Iran talks: on and on and on they go…
…and where they stop, nobody knows. But we can be pretty sure it won’t be anyplace good.
I’ve written a lot about the current Iran negotiations, but don’t take the fact that I haven’t written about them lately to mean anything has changed. If anything, it is rumored that things seem to have only gotten worse in terms of our concessions, and I suspect that as time goes on the administration will become more and more desperate for a deal, any deal.
But just to fill you in on current developments:
John Kerry, in his usual clear-as-mud manner, says that “We will not rush and we will not be rushed.” On the other hand, negotiations “will not be open-ended.” That tells us pretty much—nothing.
He also said the agreement needs to “withstand the test of time,” and that “It’s a test for decades.”
In other words, we dare later administrations to change whatever we decide, and the consequences of the deal will start flowing immediately anyway. Just try and stop us.
That last idea was underlined by the fact that “the White House believes that even if Congress votes against allowing the president to implement the deal, it will have support from enough lawmakers that the critics won’t be able to override a presidential veto.” In other words: Democrats, note what we did to your fellow esteemed member of Congress Bob Menendez. Now, you wouldn’t want the same thing to happen to you, would you?
And if you’re inclined to excoriate the Republicans in Congress for agreeing to the Corker=Menendez bill requiring their approval for a negotiated deal, and you think that it actually decreased their power over what Obama and Kerry do regarding Iran, I disagree. As I wrote in a previous post on the matter:
Lots of conservatives think it’s a bad deal because without it, a 2/3 vote would be needed to approve the deal as a treaty, and with it, a 2/3 vote (because of the necessity for a veto override) will be needed to block it. But they are ignoring reality, which is that without it there is not chance it would even come up before Congress at all, because Obama would consider it not to be a treaty, and he could win that argument.
If you think Obama would ever have agreed to regard the deal as a treaty and subject it to Senate approval, think again. It is not technically and unequivocally a treaty, and they could not force him to act as though it is. The fact that other previous presidents might certainly have acted that way out of deference to Congress and public opinion does not change the fact that Obama could not care less about these things when he has a goal as important to him as conceding to Iran appears to be.
[NOTE: See more on Iran here from Michael Totten, and this and this from Powerline’s Scott Johnson.]
Frontpage put up a talk by Brett Stephens yesterday in which he demolishes Obama’s foreign policy. If yo have 50 minutes, it’s fun to watch.
Perhaps Thurston is waiting until the last minute before unveiling his nuclear option — I am speaking of course, of James Taylor. Judging by the faces of the French, the Iranians will be equally bewildered and lost for words. When Kerry springs his trap, they’ll never know what hit them.

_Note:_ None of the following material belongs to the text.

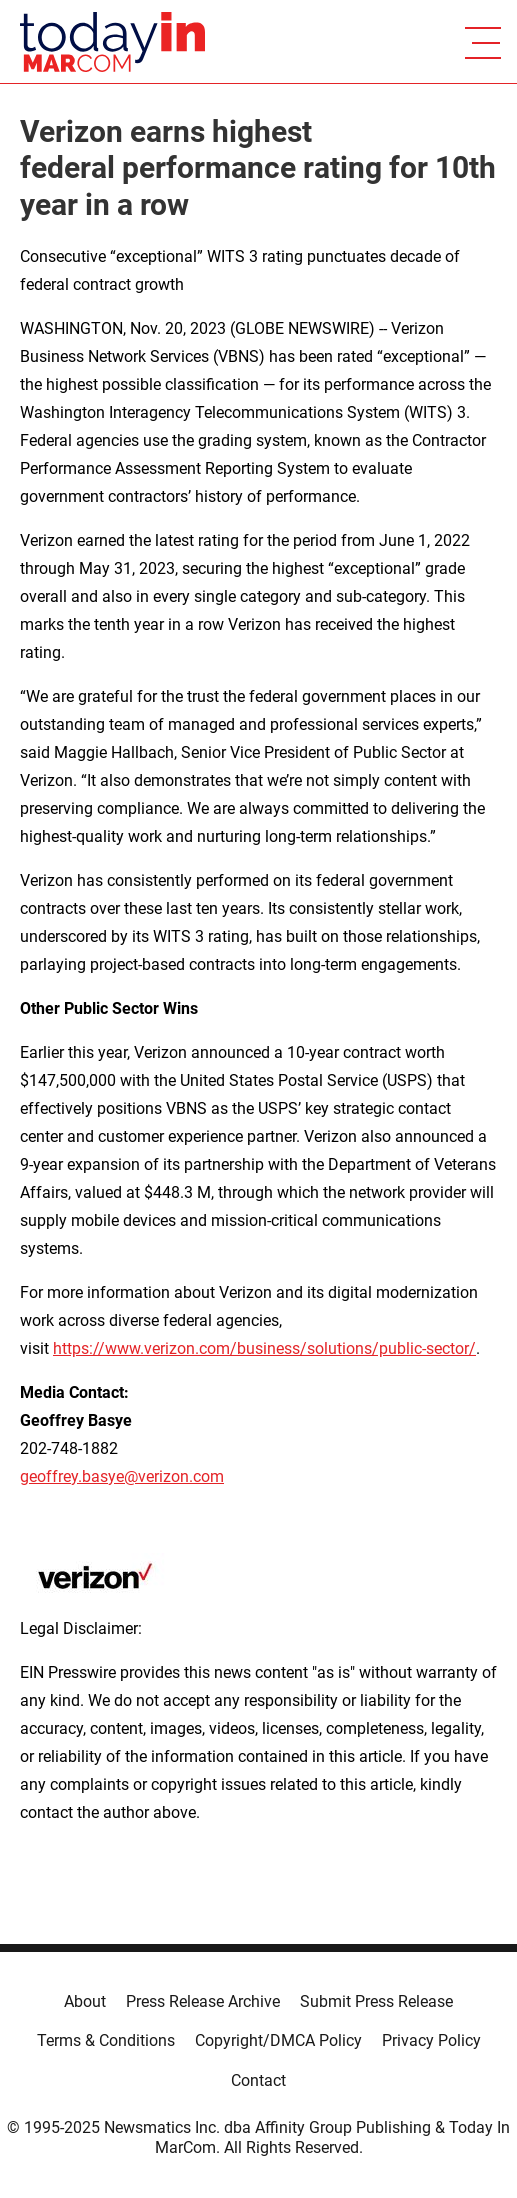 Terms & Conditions (106, 2040)
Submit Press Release (376, 2001)
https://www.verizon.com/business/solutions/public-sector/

Btw, Hussein has decided that for the crime of helping Bush in Iraq, the Kurds will be destroyed. So he will block weapons shipment to them until they are cleaned up by Iran or Turkey.
This whole Mongolian Clusterf*ck of a negotiation is too painful to watch. Does JFK not realize that he is dealing with Persian rug merchants? They have a history of sharp negotiations that put him in the position of a hapless mark. Of course we can’t forget his partner in the crime, President Obama – also a hapless mark when dealing with grown ups who can see how badly he wants to buy their bull shit….er, ah, rug. Rubio’s ad against the negotiations, which is running many times each day, tells the story in 30 seconds.
Michael Totten’s essay about Iran is the most clear-headed thing I have seen about the ME situation is months. He and Brett Stephens would make good advisers to a Republican President.
Can you imagine if a Republican President kept installing failed Republican Presidential candidates in his cabinet?
Palin as Energy? Nixon as Defense or State?
Can you imagine it?
It would kill them. Re-Elections would mean nothing once someone has won.
“I suspect that as time goes on the administration will become more and more desperate for a deal, any deal.” neo
It is of a certainty. Obama’s foreign policy ‘legacy’ depends upon him finding a way to deflect responsibility for failing to stop Iran’s acquisition of nuclear weapons capability. With a signed ‘agreement’, any agreement however ludicrous… he and the left can claim that from that point forward, all responsibility falls upon the Mullahs.
Obama desperate for a deal with Iran? You are ever so wrong. The negotiations will collapse and Obama will start WW3. .
“We gave them every concession, everything. It is obvious that they plan to develop nuclear weapons. They thwarted us at every opportunity by refusing independent inspections and are continuing to build at secret locations. The world cannot allow this to happen. For this reason, for the sake of humanity, I have ordered bunker buster bombs dropped on known facilities as a start. And I will not rule the use of other weapons as necessary.”
You heard it here first.
The boychild takes his orders from those far above his pay grade who have no desire to go war with Iran. It fact Iran with nukes is not a bug in these ‘negotiations’ its a desired outcome.